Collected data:
++++++++++

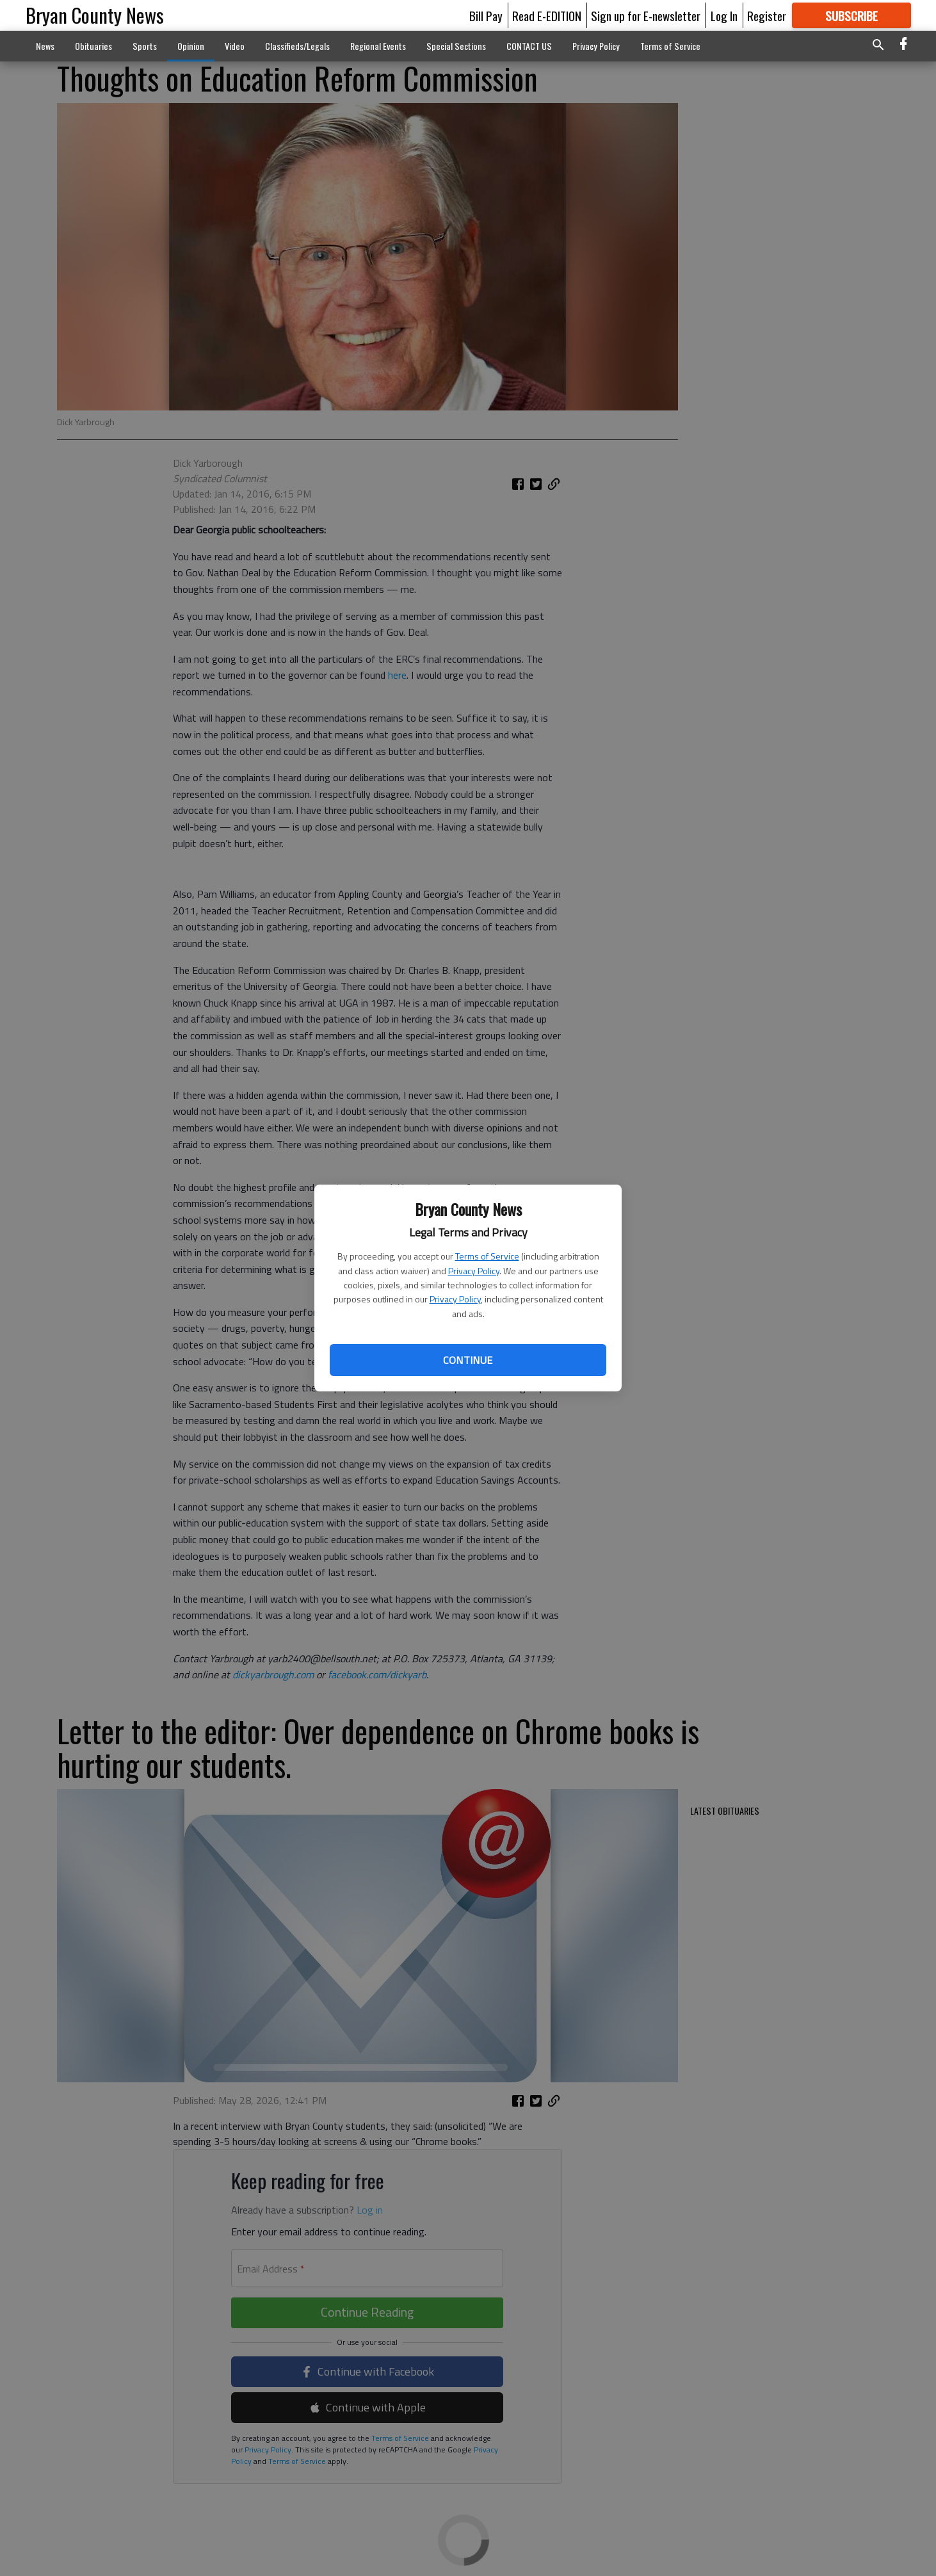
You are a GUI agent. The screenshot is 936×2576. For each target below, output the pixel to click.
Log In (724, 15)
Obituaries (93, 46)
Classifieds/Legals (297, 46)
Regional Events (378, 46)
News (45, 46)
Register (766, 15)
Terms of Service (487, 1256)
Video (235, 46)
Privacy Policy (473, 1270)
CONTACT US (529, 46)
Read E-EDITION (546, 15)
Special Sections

++++++++++

Give the lines from the one containing "News (45, 46)" through the end of the entries again, exactly as written and with no other lines.

EXPECTED OUTPUT:
News (45, 46)
Register (766, 15)
Terms of Service (487, 1256)
Video (235, 46)
Privacy Policy (473, 1270)
CONTACT US (529, 46)
Read E-EDITION (546, 15)
Special Sections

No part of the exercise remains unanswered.